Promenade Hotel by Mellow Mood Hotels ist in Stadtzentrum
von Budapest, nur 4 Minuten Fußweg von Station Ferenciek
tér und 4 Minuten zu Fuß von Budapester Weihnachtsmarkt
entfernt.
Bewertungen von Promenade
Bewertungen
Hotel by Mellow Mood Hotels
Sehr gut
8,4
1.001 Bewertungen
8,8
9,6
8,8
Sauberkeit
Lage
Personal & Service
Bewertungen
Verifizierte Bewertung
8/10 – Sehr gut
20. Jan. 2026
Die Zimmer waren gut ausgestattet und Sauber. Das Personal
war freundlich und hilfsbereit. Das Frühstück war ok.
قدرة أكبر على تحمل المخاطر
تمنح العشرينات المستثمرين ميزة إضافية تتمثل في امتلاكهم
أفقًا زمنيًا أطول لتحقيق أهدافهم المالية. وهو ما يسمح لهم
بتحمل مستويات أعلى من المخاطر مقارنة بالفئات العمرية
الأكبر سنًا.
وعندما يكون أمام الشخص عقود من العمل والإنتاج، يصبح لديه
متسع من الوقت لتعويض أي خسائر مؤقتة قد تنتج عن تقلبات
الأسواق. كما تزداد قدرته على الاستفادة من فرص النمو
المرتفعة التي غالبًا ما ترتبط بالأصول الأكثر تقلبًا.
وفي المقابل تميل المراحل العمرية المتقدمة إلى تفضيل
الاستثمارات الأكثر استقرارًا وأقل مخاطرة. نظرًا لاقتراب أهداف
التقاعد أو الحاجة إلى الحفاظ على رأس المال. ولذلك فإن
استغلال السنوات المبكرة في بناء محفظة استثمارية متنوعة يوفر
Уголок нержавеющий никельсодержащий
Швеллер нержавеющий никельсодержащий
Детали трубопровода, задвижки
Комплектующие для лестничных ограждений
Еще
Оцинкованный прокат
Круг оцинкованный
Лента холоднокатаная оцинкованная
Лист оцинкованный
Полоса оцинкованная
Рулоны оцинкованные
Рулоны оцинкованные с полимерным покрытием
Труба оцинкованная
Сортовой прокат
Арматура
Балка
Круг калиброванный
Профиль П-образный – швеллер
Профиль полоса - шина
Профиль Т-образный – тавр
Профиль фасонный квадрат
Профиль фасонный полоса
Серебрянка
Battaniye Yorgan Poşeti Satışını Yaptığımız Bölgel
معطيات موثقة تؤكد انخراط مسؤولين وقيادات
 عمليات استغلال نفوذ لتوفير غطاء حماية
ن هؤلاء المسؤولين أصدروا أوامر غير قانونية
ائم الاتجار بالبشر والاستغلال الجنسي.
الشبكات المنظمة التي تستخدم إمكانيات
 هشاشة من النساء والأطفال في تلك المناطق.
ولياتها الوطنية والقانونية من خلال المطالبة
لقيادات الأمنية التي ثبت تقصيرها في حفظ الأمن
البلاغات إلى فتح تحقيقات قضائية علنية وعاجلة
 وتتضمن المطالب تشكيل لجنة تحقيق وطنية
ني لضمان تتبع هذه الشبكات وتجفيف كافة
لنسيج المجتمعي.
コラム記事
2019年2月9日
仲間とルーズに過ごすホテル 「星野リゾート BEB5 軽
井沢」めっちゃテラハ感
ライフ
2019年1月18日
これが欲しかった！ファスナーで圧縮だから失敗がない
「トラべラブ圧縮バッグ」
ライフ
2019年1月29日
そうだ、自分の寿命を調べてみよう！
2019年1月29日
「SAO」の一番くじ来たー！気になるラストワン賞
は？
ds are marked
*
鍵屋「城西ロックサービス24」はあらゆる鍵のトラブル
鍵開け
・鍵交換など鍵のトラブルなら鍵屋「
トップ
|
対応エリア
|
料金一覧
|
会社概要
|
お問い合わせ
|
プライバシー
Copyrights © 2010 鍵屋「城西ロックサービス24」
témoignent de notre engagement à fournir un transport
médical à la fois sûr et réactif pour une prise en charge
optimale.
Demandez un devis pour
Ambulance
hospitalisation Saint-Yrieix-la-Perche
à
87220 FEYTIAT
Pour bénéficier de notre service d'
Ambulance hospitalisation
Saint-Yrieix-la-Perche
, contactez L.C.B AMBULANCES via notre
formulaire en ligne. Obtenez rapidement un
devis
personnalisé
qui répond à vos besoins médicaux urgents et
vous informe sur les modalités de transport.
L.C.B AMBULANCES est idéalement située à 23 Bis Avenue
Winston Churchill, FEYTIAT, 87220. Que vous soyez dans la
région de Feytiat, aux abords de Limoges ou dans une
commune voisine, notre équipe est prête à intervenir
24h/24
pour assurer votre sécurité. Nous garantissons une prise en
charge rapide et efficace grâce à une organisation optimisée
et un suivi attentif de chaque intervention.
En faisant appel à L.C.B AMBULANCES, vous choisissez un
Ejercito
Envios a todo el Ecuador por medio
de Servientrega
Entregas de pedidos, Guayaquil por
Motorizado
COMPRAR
* * * * * * *
TASK DETAILS:
Set down the listing above exactly, line for line.

ANSWER TO THE EXERCISE:
Promenade Hotel by Mellow Mood Hotels ist in Stadtzentrum
von Budapest, nur 4 Minuten Fußweg von Station Ferenciek
tér und 4 Minuten zu Fuß von Budapester Weihnachtsmarkt
entfernt.
Bewertungen von Promenade
Bewertungen
Hotel by Mellow Mood Hotels
Sehr gut
8,4
1.001 Bewertungen
8,8
9,6
8,8
Sauberkeit
Lage
Personal & Service
Bewertungen
Verifizierte Bewertung
8/10 – Sehr gut
20. Jan. 2026
Die Zimmer waren gut ausgestattet und Sauber. Das Personal
war freundlich und hilfsbereit. Das Frühstück war ok.
قدرة أكبر على تحمل المخاطر
تمنح العشرينات المستثمرين ميزة إضافية تتمثل في امتلاكهم
أفقًا زمنيًا أطول لتحقيق أهدافهم المالية. وهو ما يسمح لهم
بتحمل مستويات أعلى من المخاطر مقارنة بالفئات العمرية
الأكبر سنًا.
وعندما يكون أمام الشخص عقود من العمل والإنتاج، يصبح لديه
متسع من الوقت لتعويض أي خسائر مؤقتة قد تنتج عن تقلبات
الأسواق. كما تزداد قدرته على الاستفادة من فرص النمو
المرتفعة التي غالبًا ما ترتبط بالأصول الأكثر تقلبًا.
وفي المقابل تميل المراحل العمرية المتقدمة إلى تفضيل
الاستثمارات الأكثر استقرارًا وأقل مخاطرة. نظرًا لاقتراب أهداف
التقاعد أو الحاجة إلى الحفاظ على رأس المال. ولذلك فإن
استغلال السنوات المبكرة في بناء محفظة استثمارية متنوعة يوفر
Уголок нержавеющий никельсодержащий
Швеллер нержавеющий никельсодержащий
Детали трубопровода, задвижки
Комплектующие для лестничных ограждений
Еще
Оцинкованный прокат
Круг оцинкованный
Лента холоднокатаная оцинкованная
Лист оцинкованный
Полоса оцинкованная
Рулоны оцинкованные
Рулоны оцинкованные с полимерным покрытием
Труба оцинкованная
Сортовой прокат
Арматура
Балка
Круг калиброванный
Профиль П-образный – швеллер
Профиль полоса - шина
Профиль Т-образный – тавр
Профиль фасонный квадрат
Профиль фасонный полоса
Серебрянка
Battaniye Yorgan Poşeti Satışını Yaptığımız Bölgel
معطيات موثقة تؤكد انخراط مسؤولين وقيادات
 عمليات استغلال نفوذ لتوفير غطاء حماية
ن هؤلاء المسؤولين أصدروا أوامر غير قانونية
ائم الاتجار بالبشر والاستغلال الجنسي.
الشبكات المنظمة التي تستخدم إمكانيات
 هشاشة من النساء والأطفال في تلك المناطق.
ولياتها الوطنية والقانونية من خلال المطالبة
لقيادات الأمنية التي ثبت تقصيرها في حفظ الأمن
البلاغات إلى فتح تحقيقات قضائية علنية وعاجلة
 وتتضمن المطالب تشكيل لجنة تحقيق وطنية
ني لضمان تتبع هذه الشبكات وتجفيف كافة
لنسيج المجتمعي.
コラム記事
2019年2月9日
仲間とルーズに過ごすホテル 「星野リゾート BEB5 軽
井沢」めっちゃテラハ感
ライフ
2019年1月18日
これが欲しかった！ファスナーで圧縮だから失敗がない
「トラべラブ圧縮バッグ」
ライフ
2019年1月29日
そうだ、自分の寿命を調べてみよう！
2019年1月29日
「SAO」の一番くじ来たー！気になるラストワン賞
は？
ds are marked
*
鍵屋「城西ロックサービス24」はあらゆる鍵のトラブル
鍵開け
・鍵交換など鍵のトラブルなら鍵屋「
トップ
|
対応エリア
|
料金一覧
|
会社概要
|
お問い合わせ
|
プライバシー
Copyrights © 2010 鍵屋「城西ロックサービス24」
témoignent de notre engagement à fournir un transport
médical à la fois sûr et réactif pour une prise en charge
optimale.
Demandez un devis pour
Ambulance
hospitalisation Saint-Yrieix-la-Perche
à
87220 FEYTIAT
Pour bénéficier de notre service d'
Ambulance hospitalisation
Saint-Yrieix-la-Perche
, contactez L.C.B AMBULANCES via notre
formulaire en ligne. Obtenez rapidement un
devis
personnalisé
qui répond à vos besoins médicaux urgents et
vous informe sur les modalités de transport.
L.C.B AMBULANCES est idéalement située à 23 Bis Avenue
Winston Churchill, FEYTIAT, 87220. Que vous soyez dans la
région de Feytiat, aux abords de Limoges ou dans une
commune voisine, notre équipe est prête à intervenir
24h/24
pour assurer votre sécurité. Nous garantissons une prise en
charge rapide et efficace grâce à une organisation optimisée
et un suivi attentif de chaque intervention.
En faisant appel à L.C.B AMBULANCES, vous choisissez un
Ejercito
Envios a todo el Ecuador por medio
de Servientrega
Entregas de pedidos, Guayaquil por
Motorizado
COMPRAR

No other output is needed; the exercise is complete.